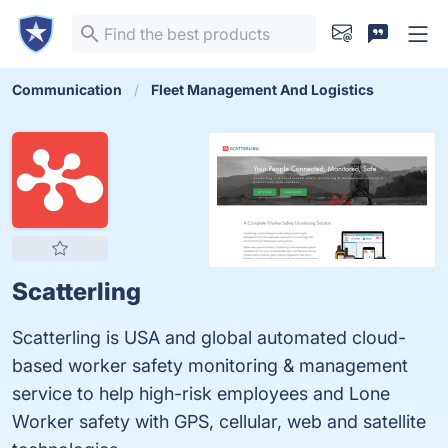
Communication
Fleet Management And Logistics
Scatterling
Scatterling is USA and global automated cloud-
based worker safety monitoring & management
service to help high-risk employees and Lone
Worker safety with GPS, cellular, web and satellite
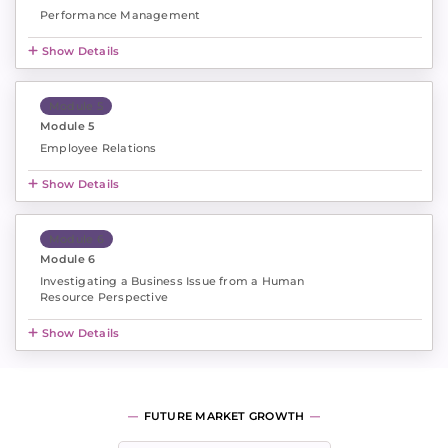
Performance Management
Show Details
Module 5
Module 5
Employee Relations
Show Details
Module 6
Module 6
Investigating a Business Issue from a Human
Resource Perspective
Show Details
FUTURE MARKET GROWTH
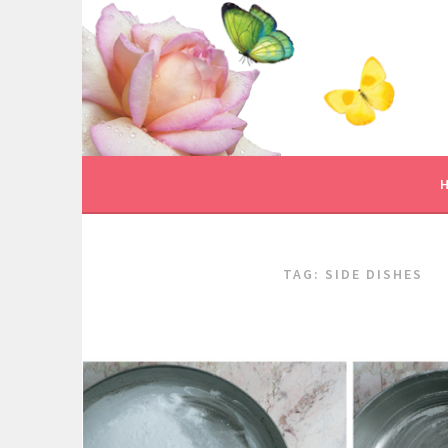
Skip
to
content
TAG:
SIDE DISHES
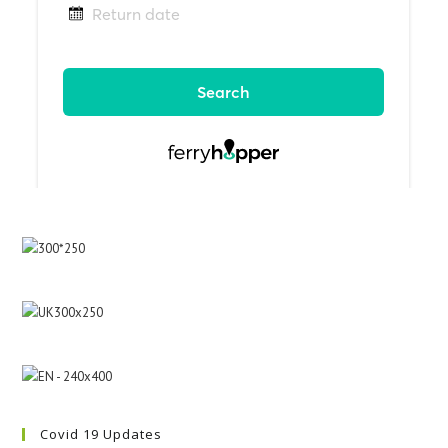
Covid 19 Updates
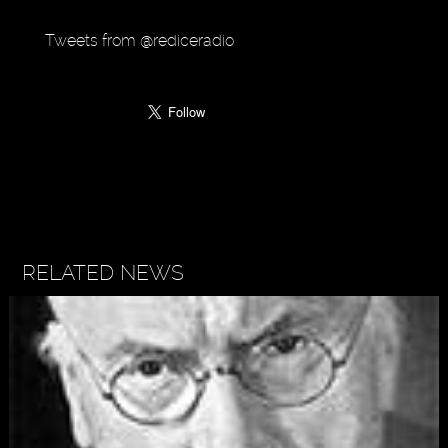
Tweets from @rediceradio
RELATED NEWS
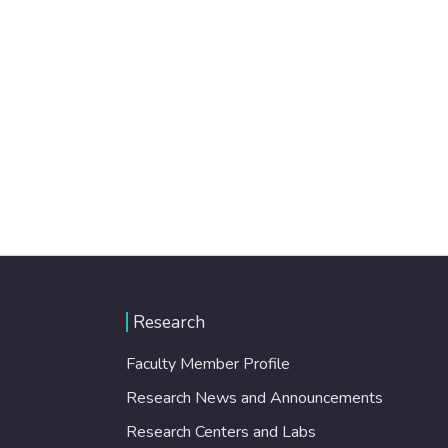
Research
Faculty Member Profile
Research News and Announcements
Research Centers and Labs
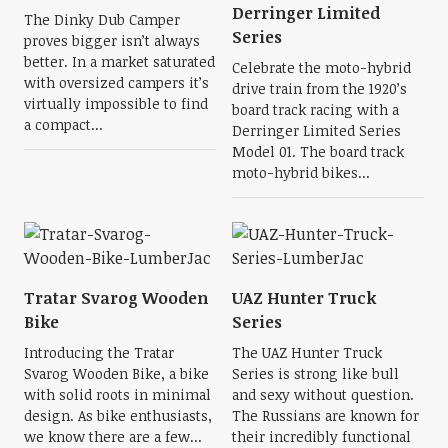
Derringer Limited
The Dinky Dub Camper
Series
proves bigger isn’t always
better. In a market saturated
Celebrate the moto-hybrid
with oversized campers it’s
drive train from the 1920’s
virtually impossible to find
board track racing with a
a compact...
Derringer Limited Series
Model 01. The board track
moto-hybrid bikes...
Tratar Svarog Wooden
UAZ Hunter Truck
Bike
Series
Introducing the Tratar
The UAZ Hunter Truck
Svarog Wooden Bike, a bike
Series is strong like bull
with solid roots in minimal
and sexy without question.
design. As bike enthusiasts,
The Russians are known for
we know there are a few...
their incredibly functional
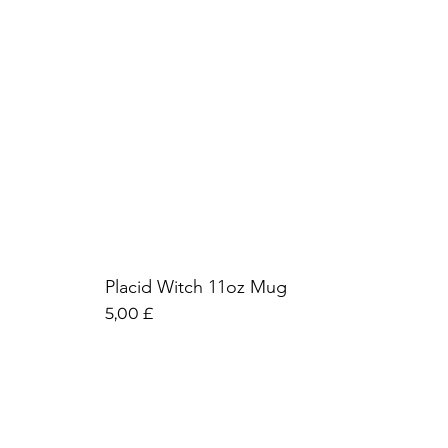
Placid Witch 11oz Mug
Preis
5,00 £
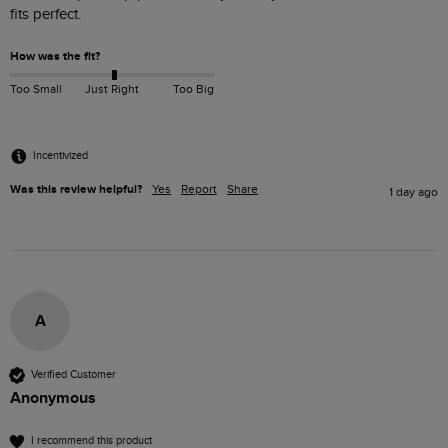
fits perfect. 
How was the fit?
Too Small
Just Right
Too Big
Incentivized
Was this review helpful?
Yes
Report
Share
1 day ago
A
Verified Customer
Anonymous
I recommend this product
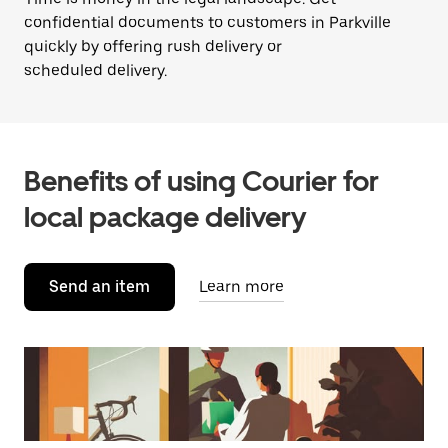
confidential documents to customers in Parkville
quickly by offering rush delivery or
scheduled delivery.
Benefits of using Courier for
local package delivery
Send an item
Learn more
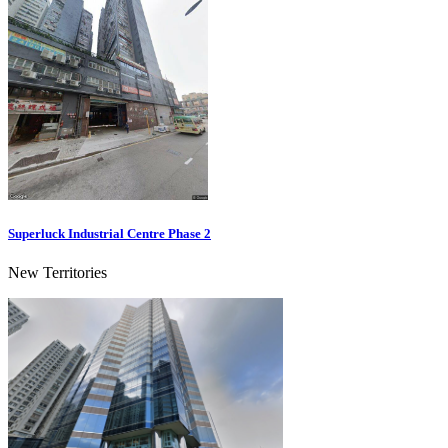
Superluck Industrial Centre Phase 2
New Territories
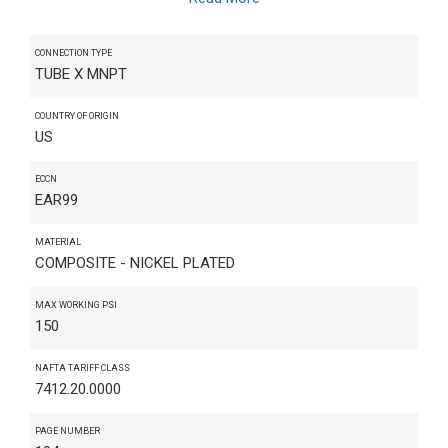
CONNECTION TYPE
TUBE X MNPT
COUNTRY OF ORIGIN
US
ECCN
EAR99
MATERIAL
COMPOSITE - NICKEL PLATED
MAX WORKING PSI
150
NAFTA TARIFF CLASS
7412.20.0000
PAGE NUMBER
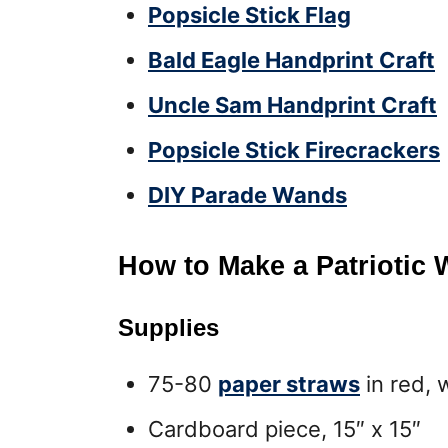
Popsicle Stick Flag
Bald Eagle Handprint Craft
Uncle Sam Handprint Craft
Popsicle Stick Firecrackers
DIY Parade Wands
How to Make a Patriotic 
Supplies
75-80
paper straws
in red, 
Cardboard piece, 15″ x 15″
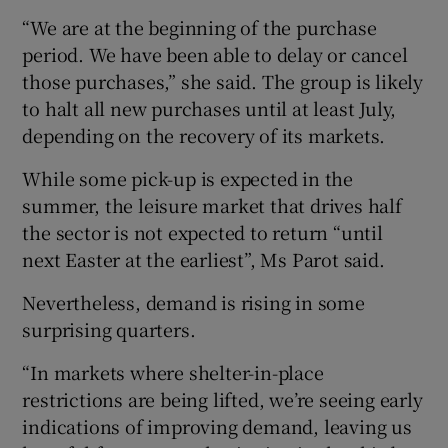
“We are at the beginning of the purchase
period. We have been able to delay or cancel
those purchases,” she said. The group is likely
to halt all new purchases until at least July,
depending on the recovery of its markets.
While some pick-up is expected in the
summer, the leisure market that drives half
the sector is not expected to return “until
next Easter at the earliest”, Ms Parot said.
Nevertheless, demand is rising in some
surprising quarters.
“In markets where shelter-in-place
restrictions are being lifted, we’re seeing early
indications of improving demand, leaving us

◆ **The task**
Could you state the number of lines above in which the word "track" appears? Give that number by itself.

◆ **Exercise answer**
2